Wood sorrel (a type of oxalis) is an edible wild plant that has been consumed by humans around the world for millennia. In Dr. James Duke's Handbook of Edible Weeds, he notes that the Kiowa Indian tribe chewed wood sorrel to alleviate thirst on long trips, that the Potawatomi Indians cooked it with sugar to make a dessert, the Algonquin Indians considered it an aphrodisiac, the Cherokee ate wood sorrel to alleviate mouth sores and a sore throat, and the Iroquois ate wood sorrel to help with cramps, fever and nausea.

The fleshy, juicy edible tubers of the oca (O. tuberosa), have long been cultivated for food in Colombia and elsewhere in the northern Andes mountains of South America.

It is grown and sold in New Zealand as "New Zealand yam" (although not a true yam), and varieties are now available in yellow, orange, apricot, pink, as well as the traditional red-orange

The leaves of scurvy-grass sorrel (O. enneaphylla) were eaten by sailors travelling around Patagonia as a source of vitamin C to avoid scurvy.

In India, creeping wood sorrel (O. corniculata) is eaten only seasonally, starting December–January. The leaves of common wood sorrel (O. acetosella) may be used to make a lemony-tasting tea when dried.
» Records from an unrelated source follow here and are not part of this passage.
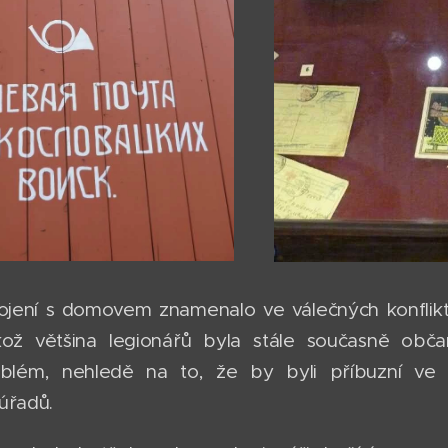
ojení s domovem znamenalo ve válečných konflik
likož většina legionářů byla stále současně o
oblém, nehledě na to, že by byli příbuzní ve v
úřadů.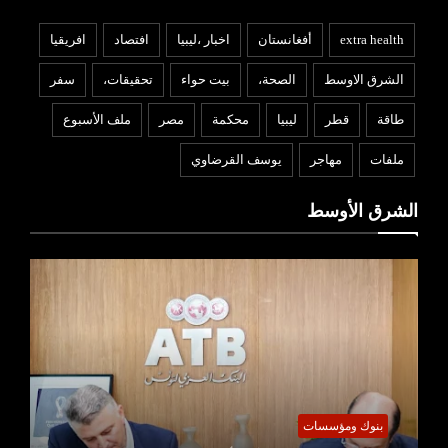
extra health
أفغانستان
اخبار ،ليبيا
افتصاد
افريقيا
الشرق الاوسط
الصحة،
بيت حواء
تحقيقات،
سفر
طاقة
قطر
ليبيا
محكمة
مصر
ملف الأسبوع
ملفات
مهاجر
يوسف القرضاوي
الشرق الأوسط
بنوك ومؤسسات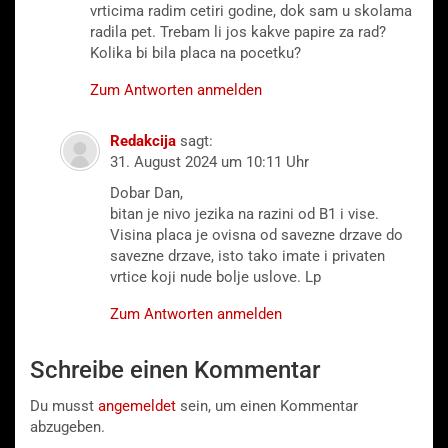
vrticima radim cetiri godine, dok sam u skolama
radila pet. Trebam li jos kakve papire za rad?
Kolika bi bila placa na pocetku?
Zum Antworten anmelden
Redakcija
sagt:
31. August 2024 um 10:11 Uhr
Dobar Dan,
bitan je nivo jezika na razini od B1 i vise.
Visina placa je ovisna od savezne drzave do
savezne drzave, isto tako imate i privaten
vrtice koji nude bolje uslove. Lp
Zum Antworten anmelden
Schreibe einen Kommentar
Du musst
angemeldet
sein, um einen Kommentar
abzugeben.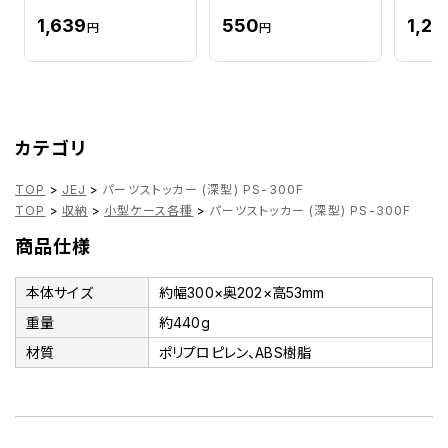
1,639
550
1,26
円
円
カテゴリ
TOP
>
JEJ
>
パーツストッカー (深型) PS-300F
TOP
>
収納
>
小型ケース各種
>
パーツストッカー (深型) PS-300F
商品仕様
本体サイズ
約幅300×奥202×高53mm
重量
約440g
材質
ポリプロピレン、ABS樹脂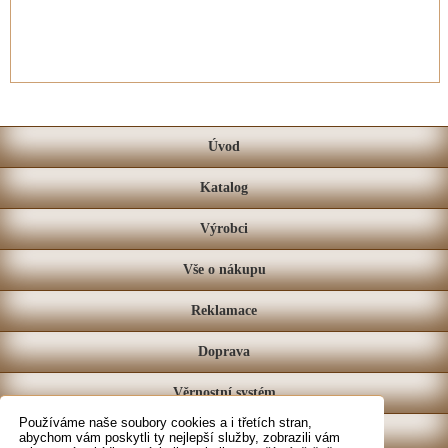
Úvod
Katalog
Výrobci
Vše o nákupu
Reklamace
Doprava
Věrnostní systém
Používáme naše soubory cookies a i třetích stran,
Prodejna
abychom vám poskytli ty nejlepší služby, zobrazili vám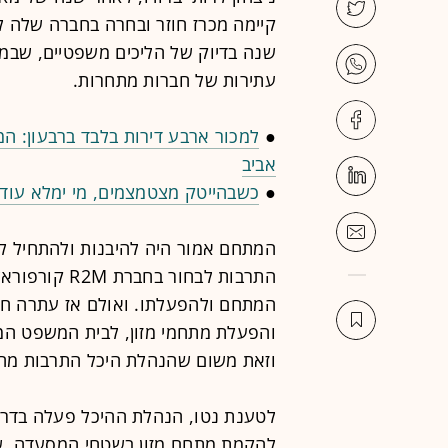
קיימה מכרז חוזר ובחרה בחברה שלה ל
שנה בדיוק של הליכים משפטיים, שב
עתירות של חברות מתחרות.
●
למכור ארבע דירות בלבד ברבעון: ה
אביב
●
כשבהייטק מצטמצמים, מי ימלא עוד 700 אלף מטר של משרדים חדשים
המתחם אמור היה להיבנות ולהתחיל ל
התרבות לבחור 
והפעלת מתחמי מזון, לבית המשפט המ
וזאת משום שהנהלת היכל התרבות מחו
לטענת נטו, הנהלת ההיכל פעלה בדרך
להקמת מתחם מזון בשטחי המסעדה, שה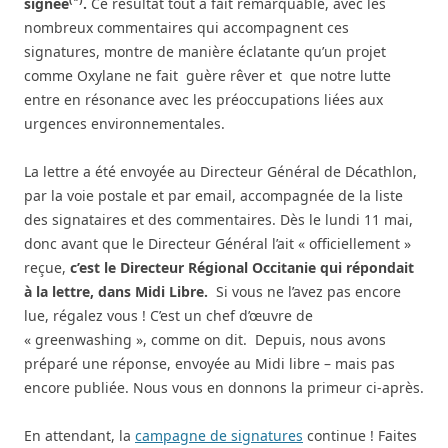
signée
.
Ce résultat tout à fait remarquable, avec les
nombreux commentaires qui accompagnent ces
signatures, montre de manière éclatante qu’un projet
comme Oxylane ne fait guère rêver et que notre lutte
entre en résonance avec les préoccupations liées aux
urgences environnementales.
La lettre a été envoyée au Directeur Général de Décathlon,
par la voie postale et par email, accompagnée de la liste
des signataires et des commentaires.
Dès le lundi 11 mai,
donc avant que le Directeur Général l’ait « officiellement »
reçue,
c’est le Directeur Régional Occitanie qui répondait
à la lettre, dans Midi Libre.
Si vous ne l’avez pas encore
lue, régalez vous ! C’est un chef
d’œuvre
de
« greenwashing », comme on dit. Depuis, nous avons
préparé une réponse, envoyée au Midi libre – mais pas
encore publiée. Nous vous en donnons
la primeur ci-après.
En attendant, la
campagne de signatures
continue !
Faites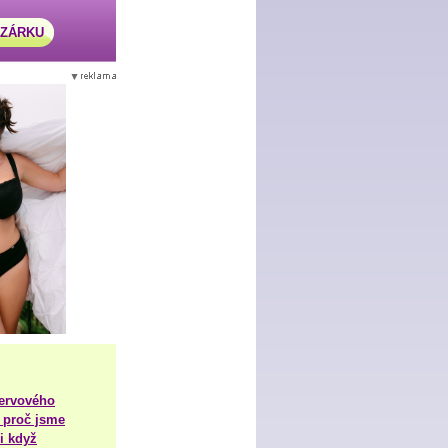
AZÁRKU
nervového
 proč jsme
i když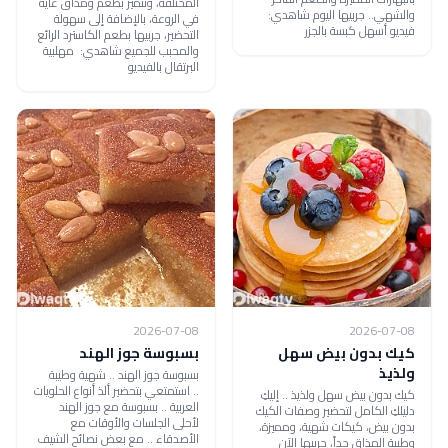
المختلفة، وتتميز بطعم ومذاق غاية
والشهي.. جربيها اليوم شاهدي:
في الروعة، بالإضافة إلى سهولة
فيديو أسهل كبسة بالجزر
التحضير، جربيها بطعم الكاسترد الرائع
والمحبب للجميع شاهدي: مهلبية
البرتقال بالفيديو
2026-07-08
2026-07-08
كيك بدون بيض سهل
بسبوسة جوز الهند
ولذيذ
بسبوسة جوز الهند .. شهية وطيبة
.. استمتعي بتحضير ألذ أنواع الحلويات
كيك بدون بيض سهل ولذيذ .. إليكِ
العربية .. بسبوسة مع جوز الهند
دليلكِ الكامل لتحضير وصفات الكيك
لأحلى الجلسات والأوقات مع
بدون بيض، كيكات شهية، ومميزة،
الأصدقاء .. مع بعض نصائح الشيف
وطيبة المذاق جداً، جربيها الآن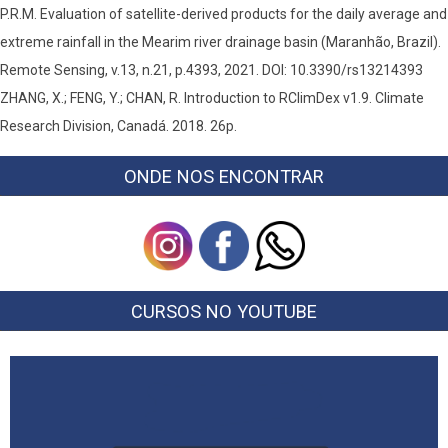
P.R.M. Evaluation of satellite-derived products for the daily average and
extreme rainfall in the Mearim river drainage basin (Maranhão, Brazil).
Remote Sensing, v.13, n.21, p.4393, 2021. DOI: 10.3390/rs13214393
ZHANG, X.; FENG, Y.; CHAN, R. Introduction to RClimDex v1.9. Climate
Research Division, Canadá. 2018. 26p.
ONDE NOS ENCONTRAR
CURSOS NO YOUTUBE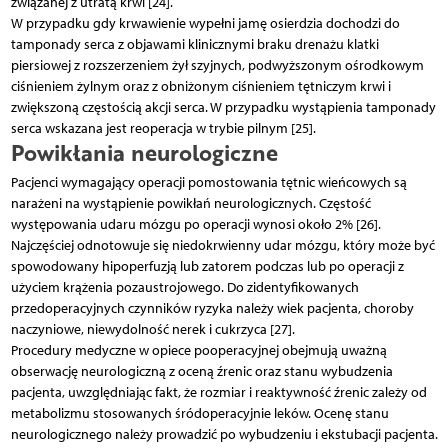
związanej z utratą krwi [24].
W przypadku gdy krwawienie wypełni jamę osierdzia dochodzi do
tamponady serca z objawami klinicznymi braku drenażu klatki
piersiowej z rozszerzeniem żył szyjnych, podwyższonym ośrodkowym
ciśnieniem żylnym oraz z obniżonym ciśnieniem tętniczym krwi i
zwiększoną częstością akcji serca. W przypadku wystąpienia tamponady
serca wskazana jest reoperacja w trybie pilnym [25].
Powikłania neurologiczne
Pacjenci wymagający operacji pomostowania tętnic wieńcowych są
narażeni na wystąpienie powikłań neurologicznych. Częstość
występowania udaru mózgu po operacji wynosi około 2% [26].
Najczęściej odnotowuje się niedokrwienny udar mózgu, który może być
spowodowany hipoperfuzją lub zatorem podczas lub po operacji z
użyciem krążenia pozaustrojowego. Do zidentyfikowanych
przedoperacyjnych czynników ryzyka należy wiek pacjenta, choroby
naczyniowe, niewydolność nerek i cukrzyca [27].
Procedury medyczne w opiece pooperacyjnej obejmują uważną
obserwację neurologiczną z oceną źrenic oraz stanu wybudzenia
pacjenta, uwzględniając fakt, że rozmiar i reaktywność źrenic zależy od
metabolizmu stosowanych śródoperacyjnie leków. Ocenę stanu
neurologicznego należy prowadzić po wybudzeniu i ekstubacji pacjenta.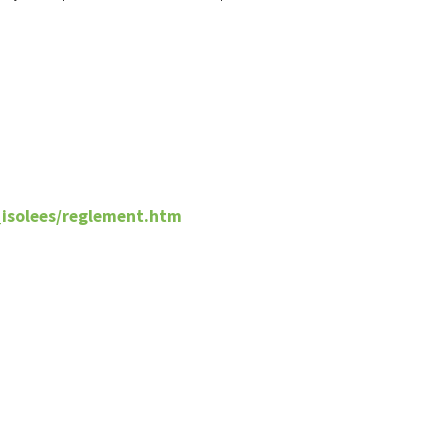
isolees/reglement.htm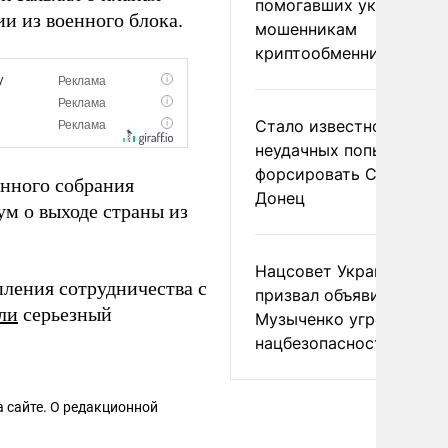
помогавших украински
и из военного блока.
мошенникам
криптообменников
Стало известно о
неудачных попытках ВС
форсировать Северски
енного собрания
Донец
м о выходе страны из
Нацсовет Украины по Т
ления сотрудничества с
призвал объявить
ли
серьезный
Музыченко угрозой
нацбезопасности
 сайте. О редакционной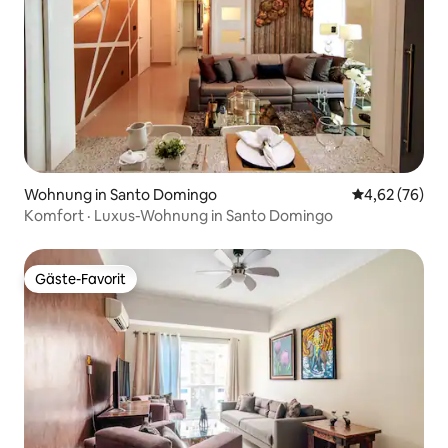
Wohnung in Santo Domingo
Durchschnittl
4,62 (76)
Komfort · Luxus-Wohnung in Santo Domingo
Gäste-Favorit
Gäste-Favorit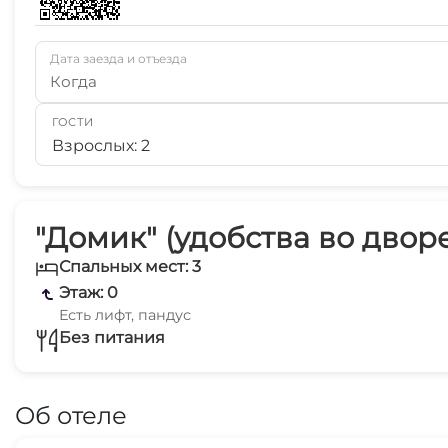
Дата заезда и отъезда
Когда
ГОСТИ
Взрослых: 2
"Домик" (удобства во дворе
Спальных мест: 3
Этаж: 0
Есть лифт, пандус
Без питания
Об отеле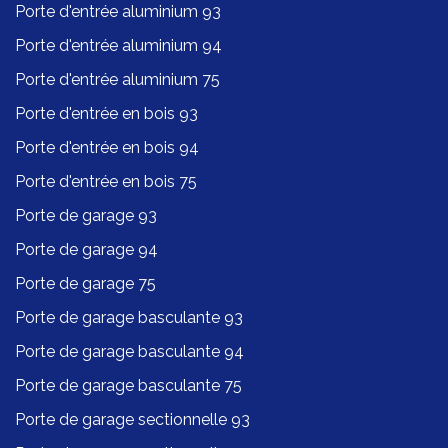
Porte d'entrée aluminium 93
Porte d'entrée aluminium 94
Porte d'entrée aluminium 75
Porte d'entrée en bois 93
Porte d'entrée en bois 94
Porte d'entrée en bois 75
Porte de garage 93
Porte de garage 94
Porte de garage 75
Porte de garage basculante 93
Porte de garage basculante 94
Porte de garage basculante 75
Porte de garage sectionnelle 93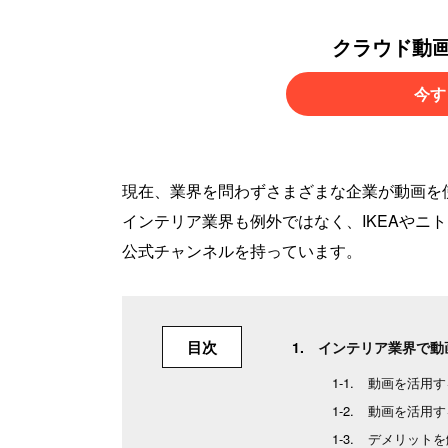
クラウド動
今す
現在、業界を問わずさまざまな企業が動画を
インテリア業界も例外ではなく、IKEAやニ
公式チャンネルを持っています。
目次
インテリア業界で動
動画を活用す
動画を活用す
デメリットを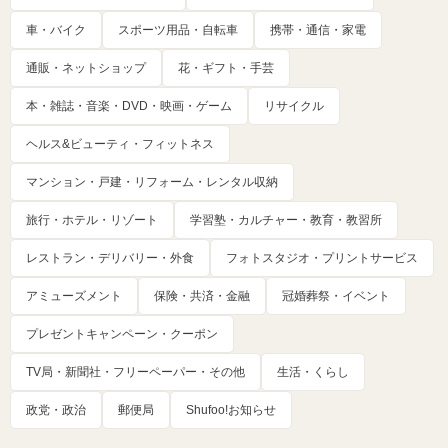
車・バイク
スポーツ用品・自転車
携帯・通信・家電
通販・ネットショップ
花・ギフト・手芸
本・雑誌・音楽・DVD・映画・ゲーム
リサイクル
ヘルス&ビューティ・フィットネス
マンション・戸建・リフォーム・レンタル収納
旅行・ホテル・リゾート
学習塾・カルチャー・教育・教習所
レストラン・デリバリー・外食
フォトスタジオ・プリントサービス
アミューズメント
保険・共済・金融
冠婚葬祭・イベント
プレゼントキャンペーン・クーポン
TV局・新聞社・フリーペーパー・その他
生活・くらし
政党・政治
郵便局
Shufoo!お知らせ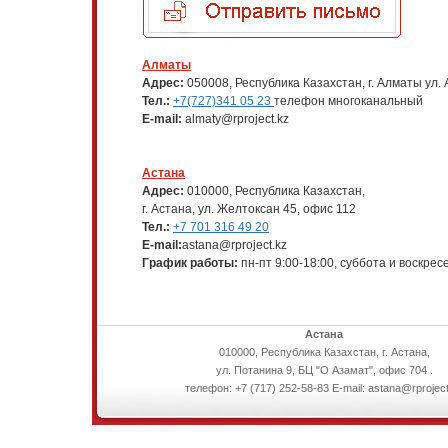
Алматы
Адрес:
050008, Республика Казахстан, г. Алматы ул. 
Тел.:
+7(727)341 05 23
телефон многоканальный
E-mail:
almaty@rproject.kz
Астана
Адрес:
010000, Республика Казахстан,
г. Астана, ул. Желтоксан 45, офис 112
Тел.:
+7 701 316 49 20
E-mail:
astana@rproject.kz
График работы:
пн-пт 9:00-18:00, суббота и воскрес
Астана
010000, Республика Казахстан, г. Астана,
ул. Потанина 9, БЦ "О Азамат", офис 704 .
телефон: +7 (717) 252-58-83 E-mail: astana@rproject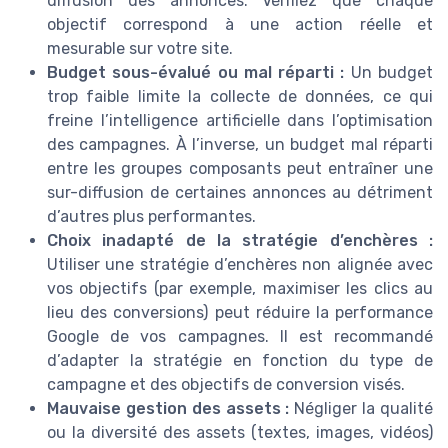
diffusion des annonces. Vérifiez que chaque
objectif correspond à une action réelle et
mesurable sur votre site.
Budget sous-évalué ou mal réparti :
Un budget
trop faible limite la collecte de données, ce qui
freine l’intelligence artificielle dans l’optimisation
des campagnes. À l’inverse, un budget mal réparti
entre les groupes composants peut entraîner une
sur-diffusion de certaines annonces au détriment
d’autres plus performantes.
Choix inadapté de la stratégie d’enchères :
Utiliser une stratégie d’enchères non alignée avec
vos objectifs (par exemple, maximiser les clics au
lieu des conversions) peut réduire la performance
Google de vos campagnes. Il est recommandé
d’adapter la stratégie en fonction du type de
campagne et des objectifs de conversion visés.
Mauvaise gestion des assets :
Négliger la qualité
ou la diversité des assets (textes, images, vidéos)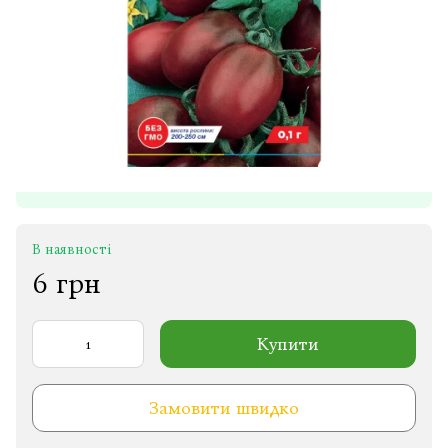
В наявності
6 грн
Купити
Замовити швидко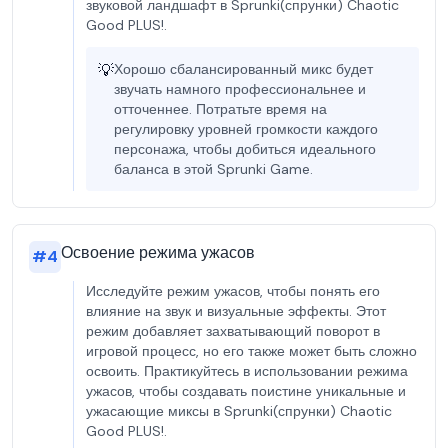
звуковой ландшафт в Sprunki(спрунки) Chaotic
Good PLUS!.
💡
Хорошо сбалансированный микс будет
звучать намного профессиональнее и
отточеннее. Потратьте время на
регулировку уровней громкости каждого
персонажа, чтобы добиться идеального
баланса в этой Sprunki Game.
Освоение режима ужасов
#
4
Исследуйте режим ужасов, чтобы понять его
влияние на звук и визуальные эффекты. Этот
режим добавляет захватывающий поворот в
игровой процесс, но его также может быть сложно
освоить. Практикуйтесь в использовании режима
ужасов, чтобы создавать поистине уникальные и
ужасающие миксы в Sprunki(спрунки) Chaotic
Good PLUS!.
A characteristic of members of this genus is that they contain oxalic acid (whose name references the genus), giving the leaves and flowers a sour taste which can make them refreshing to chew. In very large amounts, oxalic acid may be considered slightly toxic, interfering with proper digestion and kidney function. It should be noted, however, that oxalic acid is also present in more commonly consumed foods such as spinach, broccoli, brussel sprouts, grapefruit, chives, and rhubarb, among many others. General scientific consensus seems to be that the risk of sheer toxicity, actual poisoning from oxalic acid, in persons with normal kidney function is "wildly unlikely".

While any oxalic acid-containing plant, such as Oxalis, is toxic to humans in some dosage, the U.S. National Institutes of Health note that oxalic acid is present in many foodstuffs found in the supermarket and its toxicity is generally of little or no consequence for people who eat a variety of foods.

In the past, it was a practice to extract crystals of calcium oxalate for use in treating diseases and as a salt called sal acetosella or "sorrel salt" (also known as "salt of lemon"). Growing oca tuber root caps are covered in a fluorescent slush rich in harmaline and harmine which apparently suppresses pests; this phenomenon has been studied to some extent at the Colorado State University. Creeping wood sorrel and perhaps other species are apparently hyperaccumulators of copper. The Ming Dynasty text Precious Secrets of the Realm of the King of Xin from 1421 describes how O. corniculata can be used to locate copper deposits as well as for geobotanical prospecting. It thus ought to have some potential for phytoremediation of contaminated soils.

Several species are grown as pot plants or as ornamental plants in gardens, for example, O. versicolor.

Oxalis flowers range in colour from whites to yellows, peaches, pinks, or multi-coloured flowers.

Some varieties have double flowers, for example the double form of O. compressus. Some varieties are grown for their foliage, such as the dark purple-leaved O.triangularis.

Species with four regular leaflets – in particular O. tetraphylla (four-leaved pink-sorrel) – are sometimes misleadingly sold as "four-leaf clover", taking advantage of the mystical status of four-leaf clover.